メモリアルファンドのVol.1のベートーヴェンの協奏曲&挙げていらっしゃるクーベリックとのベルクの協奏曲が収録されているCDが手元にあります。数年前に某ネット・オークションで買い求めたものです。たまたまだったのか3000円くらいであまり高額ではなかったと記憶しています。もともとはミトロプーロスの指揮ということで求めたものですが。
改めて取り出すと、それぞれの使用楽器名まで書かれていてかなりマニアックで(笑)、翁の写真が多数掲載されているかなり貴重なものですね(大切にしよーっと)。今ベートーヴェンを聴いてますが、背筋を延ばしたくなるような端正な演奏ですね。
しっかしベルクはコンセルトヘボウの清掃係が天井裏で録音って…。他にもないのでしょか、この清掃係の手になる録音は???
by よしじゅん (2006-09-10 23:40) 

Yakupen

お久しぶりです。近衛本の書評、「音友」に書きましたので、立ち読みでもしてください。原稿用紙2枚という情けない量ですから、超辛口の紹介に過ぎませんけど。
さても、ゴールドベルクの録音についてはいろいろしゃべり出せばネタは限りないものの、この先意味がある情報。「こしのくに音楽祭」でこんなイベントがあります。

■セミナー特別レクチャー
シモン・ゴールドベルク新発見音源を聞く/音楽解釈と同時代史(仮題)
◆開催日: 2006年9月26日(火)19:00
◆会 場: 新川学びの森・天神山交流館 さくらホール(魚津市)
◆講 師: ゴールドベルク山根美代子
◆参加費: 無料
◆定 員: 先着80名

もう定員に達してるらしいけど、泣きつけばなんとかなるかも。とはいえ、明日のボロメーオQアウトリーチが終わるまで、オフィスに人はいませんが。
んで、このイベント、メモリアルファンドの復刻を行った方が、最近BBCのアルヒーフから発見されて未亡人のところに送られてきたエジンバラ音楽祭でのゴールドベルクによるメンデルスゾーンのホ短調協奏曲ライブをリマスターして下さって、それを未亡人がいろいろ話を交えながらかける、というものです。よーするに、ライブの「メモリアルCD」ですな。

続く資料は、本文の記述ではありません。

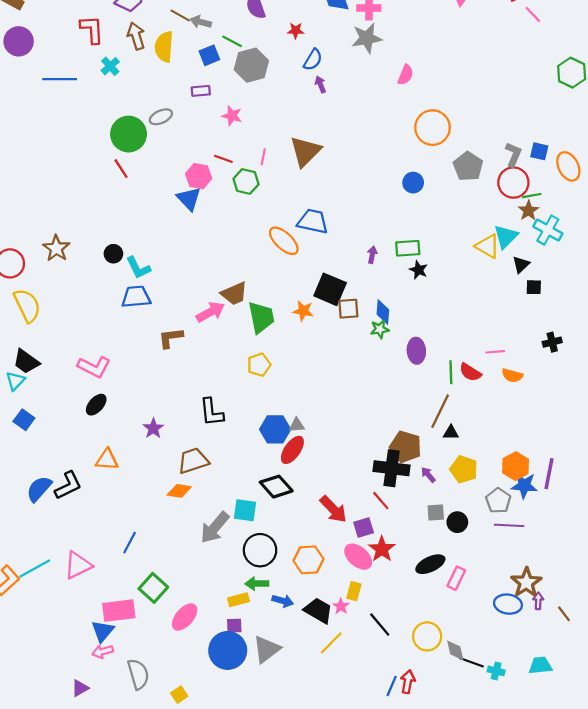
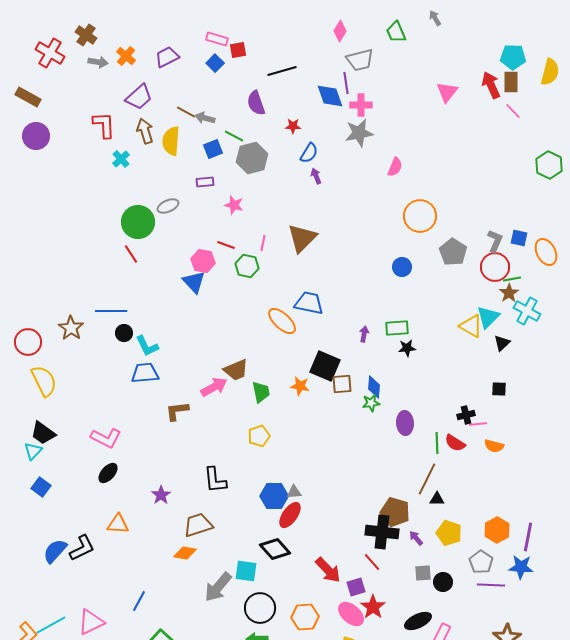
blue line: (60, 79) -> (111, 311), moved
black star: (419, 270) -> (407, 348), turned -30
black square: (534, 287) -> (499, 389), moved
green trapezoid: (261, 317) -> (261, 392), size x0.7
black cross: (552, 342) -> (466, 415), moved
blue star: (524, 485) -> (521, 567), moved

あの幻のシリーズ、未亡人がお弟子さんやらと手持ちのものを私家盤として出してしまった、という極めて特殊なもので、どうして市場にちょっととはいえ流通したのか、そっちの方が不思議です。これ以上は語れない部分もありますが、ともかく世間に流通するブート盤のように「実は演奏者は別人」なんてことはありませんので、それだけはご安心を。
by Yakupen (2006-09-11 07:46) 

うずらさん

初めまして。貼ったURLの通り、私は二つをたまたまブックオフで500円で手に入れたのですが、恐ろしい音楽家ですね。
海外の非公式録音ボックスにかなり入っているようですが、彼の指揮の浄夜などが一般の人には聴けないのはもったいない。
私も今は彼は史上最高レベルのヴァイオリニストの一人だったと信じています

by うずらさん (2014-12-02 09:56) 

Yakupen

うずら様

ゴールドベルク氏の《浄夜》は、実質上、ゴールドベルク編曲版です。今は藝大のアルヒーフに収められ、誰にでも楽譜は見られるようになった筈です。スゴイ世の中になりました。